▸ TASK TO COMPLETE:
In the copy, include no images. Reproduce the entries exactly.

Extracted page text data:
────────────────
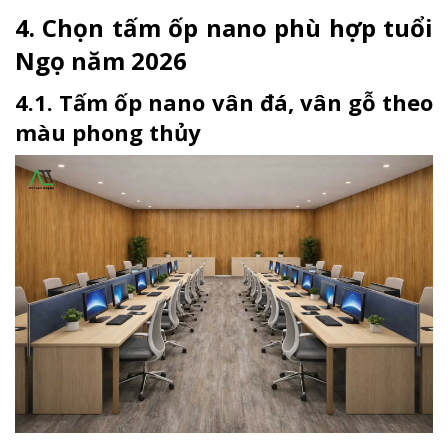
4. Chọn tấm ốp nano phù hợp tuổi
Ngọ năm 2026
4.1. Tấm ốp nano vân đá, vân gỗ theo
màu phong thủy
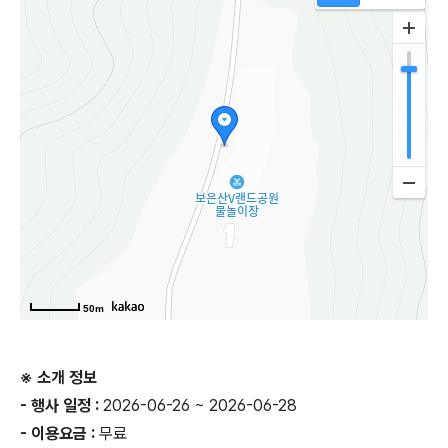
50m
※ 소개 정보
- 행사 일정 :
2026-06-26 ~ 2026-06-28
- 이용요금 :
무료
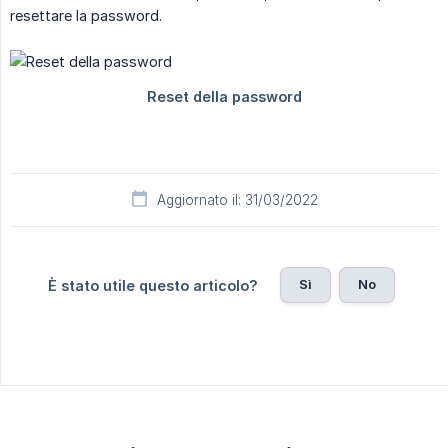
resettare la password.
Aggiornato il: 31/03/2022
Sì
No
È stato utile questo articolo?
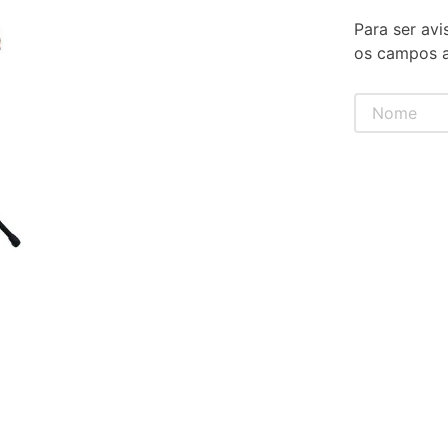
Para ser avi
os campos a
────────────────
▸ TASK SOLUTION:
4. Chọn tấm ốp nano phù hợp tuổi
Ngọ năm 2026
4.1. Tấm ốp nano vân đá, vân gỗ theo
màu phong thủy
50m
※ 소개 정보
- 행사 일정 :
2026-06-26 ~ 2026-06-28
- 이용요금 :
무료
resettare la password.
Aggiornato il: 31/03/2022
Sì
No
È stato utile questo articolo?
Para ser avi
os campos a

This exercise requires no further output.